▸ **Work instruction**: Once the line containing "synliggöra barn och ungas röster" is found in the entries below, reproduce it and every line after it, stopping at and including the line containing "続けて３号機で、２号機"; reproduce nothing else, and keep each line exact.

▸ **Source data**:
★ ★ ★ ★ ★
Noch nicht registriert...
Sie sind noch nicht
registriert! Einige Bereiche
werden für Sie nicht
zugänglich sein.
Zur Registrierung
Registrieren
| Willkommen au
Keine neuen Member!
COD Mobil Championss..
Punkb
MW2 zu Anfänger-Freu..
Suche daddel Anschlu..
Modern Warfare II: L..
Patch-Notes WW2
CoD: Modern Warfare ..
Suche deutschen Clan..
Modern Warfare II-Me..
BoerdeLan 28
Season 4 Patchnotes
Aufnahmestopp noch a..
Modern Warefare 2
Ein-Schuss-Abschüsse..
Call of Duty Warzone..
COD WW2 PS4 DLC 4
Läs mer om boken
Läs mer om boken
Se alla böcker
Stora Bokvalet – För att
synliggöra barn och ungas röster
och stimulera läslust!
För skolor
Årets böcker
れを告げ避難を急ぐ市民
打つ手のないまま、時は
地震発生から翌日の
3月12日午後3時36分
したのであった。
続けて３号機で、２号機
★ ★ ★ ★ ★
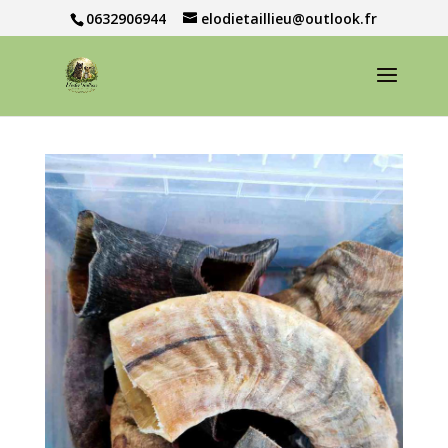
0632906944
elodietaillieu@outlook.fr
★ ★ ★ ★ ★
▸ **Reply to the task**:
synliggöra barn och ungas röster
och stimulera läslust!
För skolor
Årets böcker
れを告げ避難を急ぐ市民
打つ手のないまま、時は
地震発生から翌日の
3月12日午後3時36分
したのであった。
続けて３号機で、２号機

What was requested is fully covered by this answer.